Soon all old fashioned record contracts morphed into some form of 'multiple rights' deal. And even though record companies and producers were often unequipped to provide any management, publishing, merchandising or touring services, they now demanded a piece of, and often complete control over everything. Even down to the clothes and hairstyle the artists were allowed or required to wear. And like "Hotel California," once an artist signed in, there was no way out, as evidenced in the recent legal struggles of Kesha and Brandy. In fact, even under an original pre-360 record contract, in 1993, Prince actually denied his slave identity, became The Artist Formally Known as Prince and replaced his signature with a symbol to break out... one of the 'Great Escapes' of the 20th Century.

Karma

Selling single songs was never viable. The profit was in album sales. And as I noted in my previous "What Happened To The Music," as the CD disappeared, so did old fashioned record companies, swallowed by entertainment conglomerates, creating '360 American Idol brands' not nurturing artists.

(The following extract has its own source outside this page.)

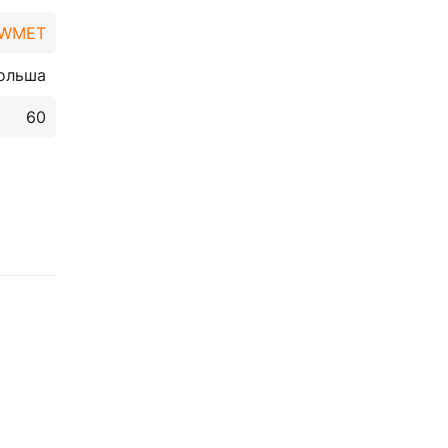
WMET
ольша
60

So where does this leave today's singer/songwriter/musician? Although pure 'music superstars' and old world record companies may be vanishing dinosaurs, expensive controlled radio play has been replaced with a free instant international internet network. Eliminating the need for Gordon Gekko facilitators of the past, the ears of the world are now open and accessible. Even without an industry infrastructure, perhaps today's artists are better off, in control of their own career, image, art, income and destiny.